RETURN OF THE LIVING DAD by Kate Orman
Story 53

Synopsis:
Bernice meets someone who fought alongside her father, Isaac, on his last mission, and summons the Doctor so she can check it out. They witness his vessel, the
Tisiphone, disappear into a warp, and the TARDIS follows, landing in Little Caldwell, 1983, where Isaac runs a drop-in place for relocating stranded aliens. Soon after, a Lacaillan goes AWOL, and the TARDIS goes missing. The Doctor gets attacked in Newbury by a couple of Caxtarids who blame him for mucking things up on their planet. He's rescued, but they're kidnapped by people working at a secret base. These people are xenophobic and manage to kidnap Chris. Having already killed the missing Lacaillan, and the two Caxtarids, it takes a concerted effort to track Chris down alive. The Doctor then finds the real thief of the TARDIS is Isaac's aide, Albinex, a warmongering Navarino, who manages to force the Doctor to reveal the codes for the world's nuclear weapons. The Doctor exposes Isaac as being in on it, to Bernice's disgust. Isaac plans a small war to ensure humanity defeats the Daleks in 2154. But Albinex is working for the Daleks. The Doctor manages to stop him, and the missile is diverted to destroy the Dalek scoutship in orbit. The Doctor pulls strings to make sure Little Caldwell's operation remains unaffected.
Review:-
Just when you thought you'd finally seen the back of Bernice Summerfield...
The dilemma with own-generated companions in series like these is that the writers become too fond of them to let them go.
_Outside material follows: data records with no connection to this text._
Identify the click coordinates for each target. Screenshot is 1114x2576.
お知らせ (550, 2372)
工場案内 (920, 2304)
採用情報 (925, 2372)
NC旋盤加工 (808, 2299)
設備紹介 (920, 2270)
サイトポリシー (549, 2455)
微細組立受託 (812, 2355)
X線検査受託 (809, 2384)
This is a mistake, and this book shows how and why. Less a plot than a collection of contrivances, Bernice comes back to the fore when she finally tracks down her missing father. Rather than leave this detail as a loose end, we get a whole book where the Doctor thinks Isaac is up to no good, and would you believe it? He's right!
So it turns out that in a sleepy English village, Isaac Summerfield runs an operation to send home stranded aliens, often the results of the Doctor's own efforts to prevent alien takeover. Despite this having gone on for 20 years, the Doctor has never known about it. Hmm...
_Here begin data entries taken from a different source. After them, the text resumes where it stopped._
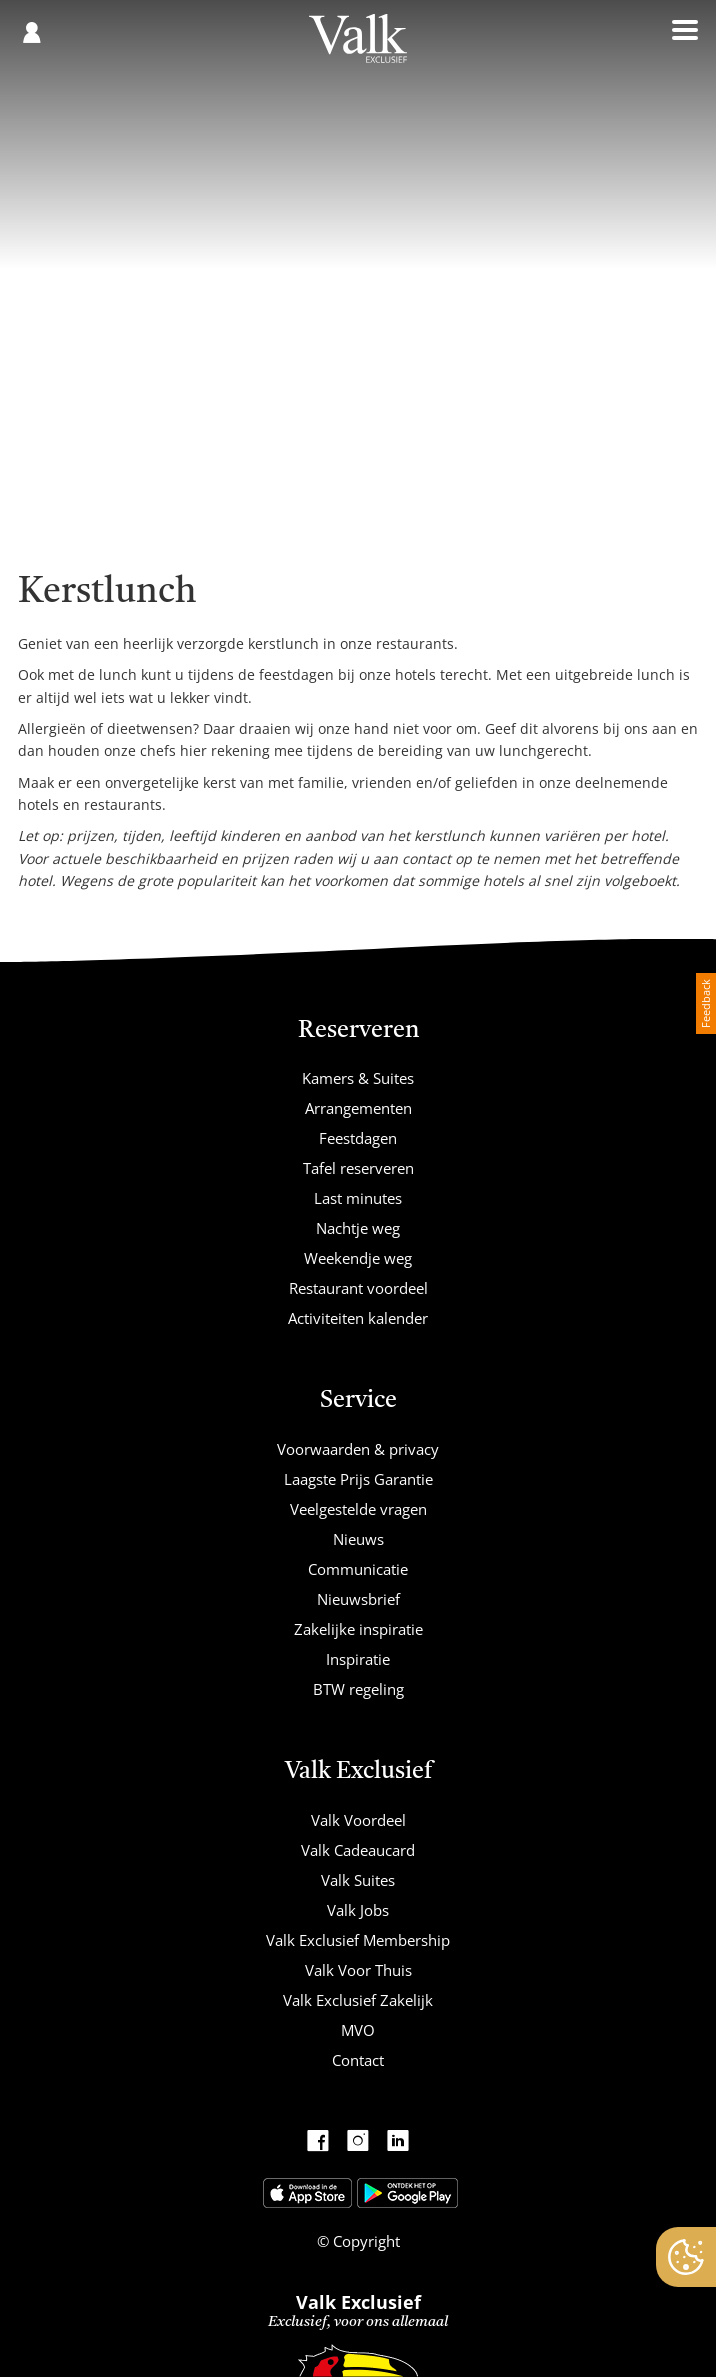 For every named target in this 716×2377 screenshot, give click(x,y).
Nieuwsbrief (358, 1599)
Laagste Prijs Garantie (358, 1479)
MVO (358, 2030)
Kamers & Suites (358, 1078)
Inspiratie (358, 1659)
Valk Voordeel (358, 1820)
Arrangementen (358, 1108)
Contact (358, 2060)
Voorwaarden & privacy (358, 1449)
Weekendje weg (358, 1258)
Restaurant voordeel (358, 1288)
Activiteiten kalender (358, 1318)
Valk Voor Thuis (358, 1970)
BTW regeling (358, 1689)
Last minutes (358, 1198)
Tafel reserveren (358, 1168)
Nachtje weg (358, 1228)
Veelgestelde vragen (358, 1509)
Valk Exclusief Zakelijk (358, 2000)
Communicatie (358, 1569)
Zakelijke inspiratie (358, 1629)
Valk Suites (358, 1880)
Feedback (705, 1003)
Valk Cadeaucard (358, 1850)
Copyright (364, 2241)
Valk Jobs (358, 1910)
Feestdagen (358, 1138)
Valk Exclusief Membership (358, 1940)
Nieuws (358, 1539) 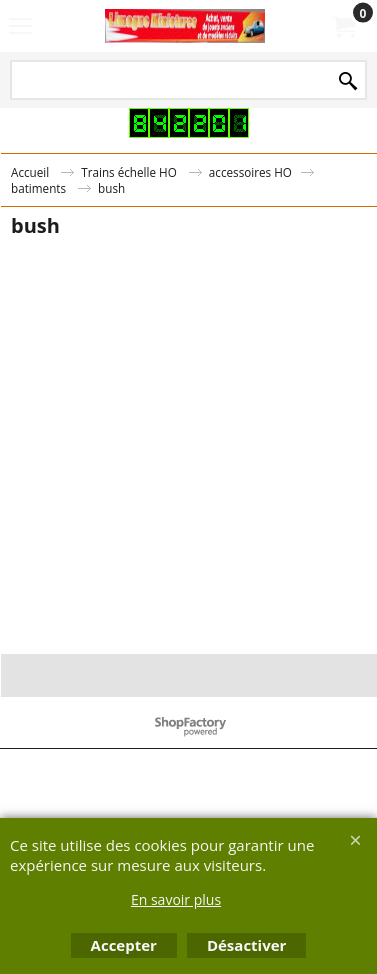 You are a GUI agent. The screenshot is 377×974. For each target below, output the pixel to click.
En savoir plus (176, 899)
Fluke follows fluke in this book, perhaps simply more obviously than is usually the case in this range. Bernice just so happens to meet someone who knew her father before he disappeared, allowing her to call in the Doctor, despite surely having been able to do so at any point during her stay in the TARDIS! This then leads to 1983, and an alien goes missing, the TARDIS goes missing, and a peculiar ghost-hunter turns up, who just so happens to be a xenophobic nit who worked at the establishment which held the Doctor captive way back in 1969, in Kate's first NA,
The Left-Handed Hummingbird. This nodding back is something that happens repeatedly in this book, as if someone suddenly felt so niggled by accusations of loose ends that they decided to tie things up. There are also heavy references to the TVM, since that effectively spelt the end for this book range. Probably of more value is the continuation of the relationship between Chris and Roz, as they make plain their feelings for each other.
Of course, whilst Isaac isn't as kosher as he claims, he's being duped as well, by the naughty Navarino, Albinex. Amusingly, we are asked to believe he's working for the Daleks, who were notoriously absent from the NAs because Terry Nation wouldn't let them be used. They're only referred to sparingly, so it sort of works, and the inconveniently launched missile is used to put a stop to them.
Isaac is taught his lesson, Bernice and Jason make a new base, and the Doctor, Chris and Roz return to their travels and the psi-powers mystery, which is about to really heat up...
As a valid story in its own right, this book is too meagre to satisfy. As a self-indulgent bunch of in-jokes, and gratuitous waving to friends in the audience, this book is an insult. The promising and imaginative writer seen in earlier NAs seemed to have lost her edge. Sadly, there were still more to come from her...
Disclaimer: I own a copy of this book.